Les députés bulgares rejettent une nouvelle taxe sur le transit du gaz russe

Mardi, le parlement bulgare a rejeté une proposition visant à réintroduire une taxe supplémentaire sur le transit du gaz russe vers l’Europe centrale, une législation qui aurait pu provoquer le courroux de la Serbie et de la Hongrie.

EURACTIV Bulgarie
National Assembly of Bulgaria
Le Parlement bulgare a répondu à la menace de Viktor Orbán et a annulé, en décembre 2023, la taxe, qui devait rapporter 1,2 milliard d'euros par an. [[Getty Images]]

SOFIA — Mardi, le parlement bulgare a rejeté une proposition visant à réintroduire une taxe supplémentaire sur le transit du gaz russe vers l’Europe centrale, une législation qui aurait pu provoquer le courroux de la Serbie et de la Hongrie.

En octobre 2023, la Bulgarie a introduit une taxe de 10 euros par MWh de gaz russe transitant par son territoire, ce qui a incité la Hongrie à menacer de bloquer l’adhésion de la Bulgarie à l’espace Schengen.

Le parlement bulgare a répondu à la menace de Viktor Orbán et a annulé en décembre 2023 la taxe, qui devait rapporter 1,2 milliard d’euros par an.

Début 2025, après l’adhésion de la Bulgarie et de la Roumanie à l’espace Schengen, des propositions visant à introduire la taxe sur le transit du gaz russe ont refait surface à Sofia.

Le parti libéral pro-européen We Continue the Change (« Nous continuons le changement ») a proposé de réintroduire la même taxe, alors même que le gazoduc Balkan Stream — qui passe par la Bulgarie — restait la seule voie de transit pour le gaz russe vers l’Union europénne (UE).

Le 1er janvier, l’Ukraine a interrompu le transit du gaz vers l’UE après l’expiration de son contrat avec la Russie.

Assen Vassilev, l’ancien ministre des Finances de We Continue the Change, a fait valoir la nécessité d’introduire la redevance en même temps que des mesures visant à réduire le déficit budgétaire en 2025.

« Nous sommes déjà dans l’espace Schengen et la Hongrie n’est pas membre de la zone euro, et ne peut pas nous empêcher d’être acceptés dans la zone euro », a commenté l’ancien ministre lors du débat au parlement. « Le budget de l’État a un besoin urgent de recettes. »

Assen Vassilev a expliqué que la taxe serait payée par les pays étrangers, citant l’exemple de la Turquie, qui a augmenté ses taxes pour les navires étrangers traversant le détroit du Bosphore à plusieurs reprises depuis le début de la guerre menée par la Russie en Ukraine.

Temenuzhka Petkova, qui a été ministre de l’Énergie dans deux gouvernements du parti GERB de l’ex-premier ministre Boïko Borissov et qui est aujourd’hui la favorite pour devenir ministre des Finances dans un futur gouvernement dominé par le GERB, a déclaré : « Cela semble bien, mais il n’y a aucune chance pour que cela se produise ».

Selon elle, pour obliger Gazprom à payer cette redevance, il faudrait renégocier les conditions de transit du gaz russe.
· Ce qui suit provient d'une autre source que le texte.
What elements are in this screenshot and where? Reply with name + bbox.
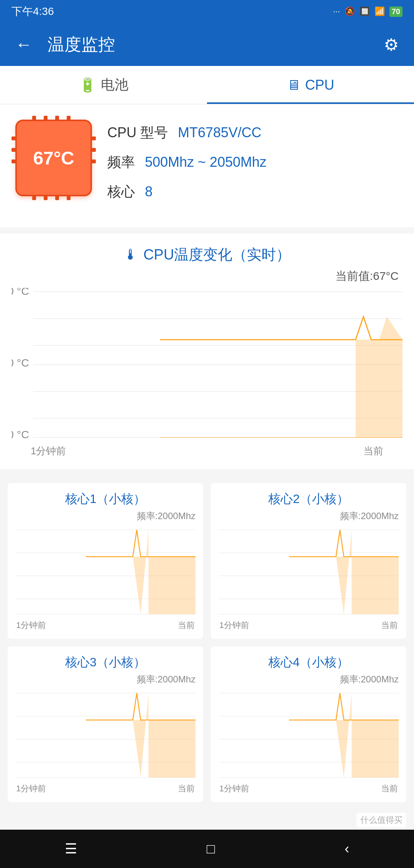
cpu-freq-row: 频率 500Mhz ~ 2050Mhz bbox=[107, 153, 399, 172]
cpu-tab-label: CPU bbox=[305, 77, 334, 93]
cpu-temperature-display: 67°C bbox=[33, 148, 74, 169]
page-title: 温度监控 bbox=[48, 33, 380, 56]
status-icons: ··· 🔕 🔲 📶 70 bbox=[333, 7, 402, 17]
tab-cpu[interactable]: 🖥 CPU bbox=[207, 66, 414, 104]
app-bar: ← 温度监控 ⚙ bbox=[0, 23, 414, 66]
core-1-labels: 1分钟前 当前 bbox=[15, 618, 196, 631]
back-nav-button[interactable]: ‹ bbox=[337, 833, 357, 865]
chart-x-labels: 1分钟前 当前 bbox=[12, 441, 402, 458]
battery-tab-icon: 🔋 bbox=[79, 77, 96, 93]
core-1-freq: 频率:2000Mhz bbox=[15, 510, 196, 522]
cpu-freq-label: 频率 bbox=[107, 154, 135, 170]
core-4-x-end: 当前 bbox=[381, 783, 398, 794]
cpu-model-label: CPU 型号 bbox=[107, 125, 168, 140]
temp-chart-section: 🌡 CPU温度变化（实时） 当前值:67°C 100 °C 50 °C 0 °C bbox=[0, 233, 414, 469]
core-2-labels: 1分钟前 当前 bbox=[219, 618, 399, 631]
sim-icon: 🔲 bbox=[360, 7, 370, 16]
bottom-nav: ☰ □ ‹ bbox=[0, 830, 414, 868]
svg-text:50 °C: 50 °C bbox=[12, 357, 29, 369]
core-1-svg bbox=[15, 526, 196, 618]
svg-marker-23 bbox=[289, 530, 399, 614]
back-button[interactable]: ← bbox=[12, 31, 36, 58]
svg-marker-29 bbox=[86, 693, 196, 778]
core-3-x-start: 1分钟前 bbox=[16, 783, 46, 794]
svg-marker-10 bbox=[160, 317, 402, 437]
chip-pins-right bbox=[90, 136, 96, 163]
core-4-svg bbox=[219, 689, 399, 781]
core-2-chart bbox=[219, 526, 399, 618]
core-3-chart bbox=[15, 689, 196, 781]
cpu-tab-icon: 🖥 bbox=[287, 77, 301, 93]
cpu-cores-label: 核心 bbox=[107, 184, 135, 199]
core-4-freq: 频率:2000Mhz bbox=[219, 673, 399, 686]
chart-x-end: 当前 bbox=[363, 444, 383, 458]
core-3-x-end: 当前 bbox=[178, 783, 195, 794]
chart-title-text: CPU温度变化（实时） bbox=[143, 245, 291, 265]
core-2-card: 核心2（小核） 频率:2000Mhz 1分钟前 当前 bbox=[211, 483, 406, 639]
thermometer-icon: 🌡 bbox=[123, 247, 138, 263]
core-1-chart bbox=[15, 526, 196, 618]
battery-indicator: 70 bbox=[389, 7, 402, 17]
chip-pins-left bbox=[12, 136, 17, 163]
core-2-svg bbox=[219, 526, 399, 618]
svg-marker-35 bbox=[289, 693, 399, 778]
current-temp-value: 当前值:67°C bbox=[12, 268, 402, 284]
cpu-freq-value: 500Mhz ~ 2050Mhz bbox=[145, 154, 266, 170]
core-4-chart bbox=[219, 689, 399, 781]
cpu-info-section: 67°C CPU 型号 MT6785V/CC 频率 500Mhz ~ 2050M… bbox=[0, 104, 414, 227]
core-3-title: 核心3（小核） bbox=[15, 654, 196, 671]
core-4-title: 核心4（小核） bbox=[219, 654, 399, 671]
status-time: 下午4:36 bbox=[12, 4, 54, 19]
home-button[interactable]: □ bbox=[199, 833, 223, 865]
core-4-x-start: 1分钟前 bbox=[219, 783, 249, 794]
cpu-cores-value: 8 bbox=[145, 184, 153, 199]
settings-button[interactable]: ⚙ bbox=[380, 31, 402, 58]
cores-grid: 核心1（小核） 频率:2000Mhz 1分钟前 当前 核心2（小核） 频率:20… bbox=[0, 475, 414, 810]
cpu-cores-row: 核心 8 bbox=[107, 182, 399, 201]
chart-title: 🌡 CPU温度变化（实时） bbox=[12, 245, 402, 265]
core-1-title: 核心1（小核） bbox=[15, 491, 196, 508]
tab-bar: 🔋 电池 🖥 CPU bbox=[0, 66, 414, 104]
main-chart-svg: 100 °C 50 °C 0 °C bbox=[12, 288, 402, 441]
chart-x-start: 1分钟前 bbox=[31, 444, 66, 458]
core-1-card: 核心1（小核） 频率:2000Mhz 1分钟前 当前 bbox=[8, 483, 203, 639]
core-2-x-start: 1分钟前 bbox=[219, 620, 249, 631]
core-2-x-end: 当前 bbox=[381, 620, 398, 631]
core-2-title: 核心2（小核） bbox=[219, 491, 399, 508]
cpu-model-value: MT6785V/CC bbox=[178, 125, 261, 140]
wifi-icon: 📶 bbox=[375, 7, 385, 16]
svg-text:0 °C: 0 °C bbox=[12, 428, 29, 441]
battery-tab-label: 电池 bbox=[101, 76, 128, 94]
dots-icon: ··· bbox=[333, 7, 340, 16]
core-3-svg bbox=[15, 689, 196, 781]
svg-marker-17 bbox=[86, 530, 196, 614]
cpu-model-row: CPU 型号 MT6785V/CC bbox=[107, 123, 399, 142]
core-3-labels: 1分钟前 当前 bbox=[15, 781, 196, 794]
menu-button[interactable]: ☰ bbox=[57, 833, 85, 865]
mute-icon: 🔕 bbox=[345, 7, 355, 16]
tab-battery[interactable]: 🔋 电池 bbox=[0, 66, 207, 104]
core-4-card: 核心4（小核） 频率:2000Mhz 1分钟前 当前 bbox=[211, 646, 406, 802]
core-1-x-start: 1分钟前 bbox=[16, 620, 46, 631]
cpu-details: CPU 型号 MT6785V/CC 频率 500Mhz ~ 2050Mhz 核心… bbox=[107, 120, 399, 212]
core-2-freq: 频率:2000Mhz bbox=[219, 510, 399, 522]
watermark: 什么值得买 bbox=[356, 813, 406, 827]
main-chart-container: 100 °C 50 °C 0 °C bbox=[12, 288, 402, 441]
core-3-freq: 频率:2000Mhz bbox=[15, 673, 196, 686]
core-3-card: 核心3（小核） 频率:2000Mhz 1分钟前 当前 bbox=[8, 646, 203, 802]
cpu-chip-icon: 67°C bbox=[15, 120, 92, 196]
svg-text:100 °C: 100 °C bbox=[12, 288, 29, 297]
core-4-labels: 1分钟前 当前 bbox=[219, 781, 399, 794]
status-bar: 下午4:36 ··· 🔕 🔲 📶 70 bbox=[0, 0, 414, 23]
core-1-x-end: 当前 bbox=[178, 620, 195, 631]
Mardi, le parlement bulgare a accepté les arguments du GERB et a rejeté la proposition de restitution de la redevance.

Boïko Borissov, tête de file du GERB — le plus grand parti de Bulgarie — et Roumen Radev, président de la Bulgarie, ont démontré à plusieurs reprises qu’ils entretenaient des relations étroites avec Viktor Orban, le Premier ministre hongrois.

En octobre 2023, le parti GERB a voté en faveur de la redevance avec We Continue the Change, et Boïko Borissov a admis par la suite que la Bulgarie voulait forcer l’Autriche à lever son veto à Schengen en menaçant d’augmenter les prix du gaz.